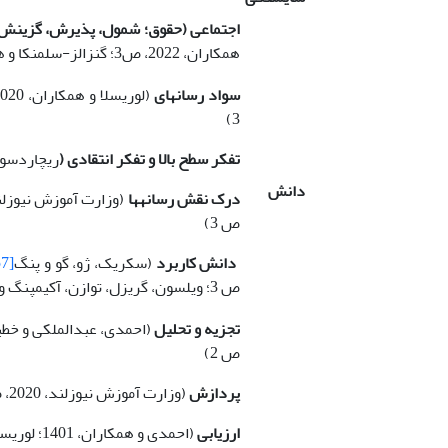
اجتماعی (حقوق؛ شمول، پذیرش، گزینش، 
همکاران، 2022، ص3؛ گنزالز-سلمنکا و همکاران، 2020، ص 2؛ اگنادیسول، 2020، ص 2)
سواد رسانه­ای
(لوریسلا و همکاران، 2020، ص 2؛ اگواددگومز و پرزردریگز
3)
تفکر سطح بالا و تفکر انتقادی (
ریچاردسون و می
دانش
درک نقش رسانه­ها
ص 3)
دانش کاربرد
(سکریک، ژو، گو و پنگ
[57]
ص 3؛ ویلسون، گریزل، توازن، آکیمپنگ و چونگ
تجزیه و تحلیل
(احمدی، عبدالملکی و خطیب­زنجانی، 1401؛ لوریس
ص 2)
پردازش
(وزارت آموزش نیوزلند، 2020، ص 9)
ارزیابی
(احمدی و همکاران، 1401؛ لوریسلا و همکاران، 2020، ص 2)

:::

• _DIRECTIONS_
Images are to be omitted; repeat the remaining data above exactly.

• _SOLUTION_
اجتماعی (حقوق؛ شمول، پذیرش، گزینش، 
همکاران، 2022، ص3؛ گنزالز-سلمنکا و همکاران، 2020، ص 2؛ اگنادیسول، 2020، ص 2)
سواد رسانه­ای
(لوریسلا و همکاران، 2020، ص 2؛ اگواددگومز و پرزردریگز
3)
تفکر سطح بالا و تفکر انتقادی (
ریچاردسون و می
دانش
درک نقش رسانه­ها
ص 3)
دانش کاربرد
(سکریک، ژو، گو و پنگ
[57]
ص 3؛ ویلسون، گریزل، توازن، آکیمپنگ و چونگ
تجزیه و تحلیل
(احمدی، عبدالملکی و خطیب­زنجانی، 1401؛ لوریس
ص 2)
پردازش
(وزارت آموزش نیوزلند، 2020، ص 9)
ارزیابی
(احمدی و همکاران، 1401؛ لوریسلا و همکاران، 2020، ص 2)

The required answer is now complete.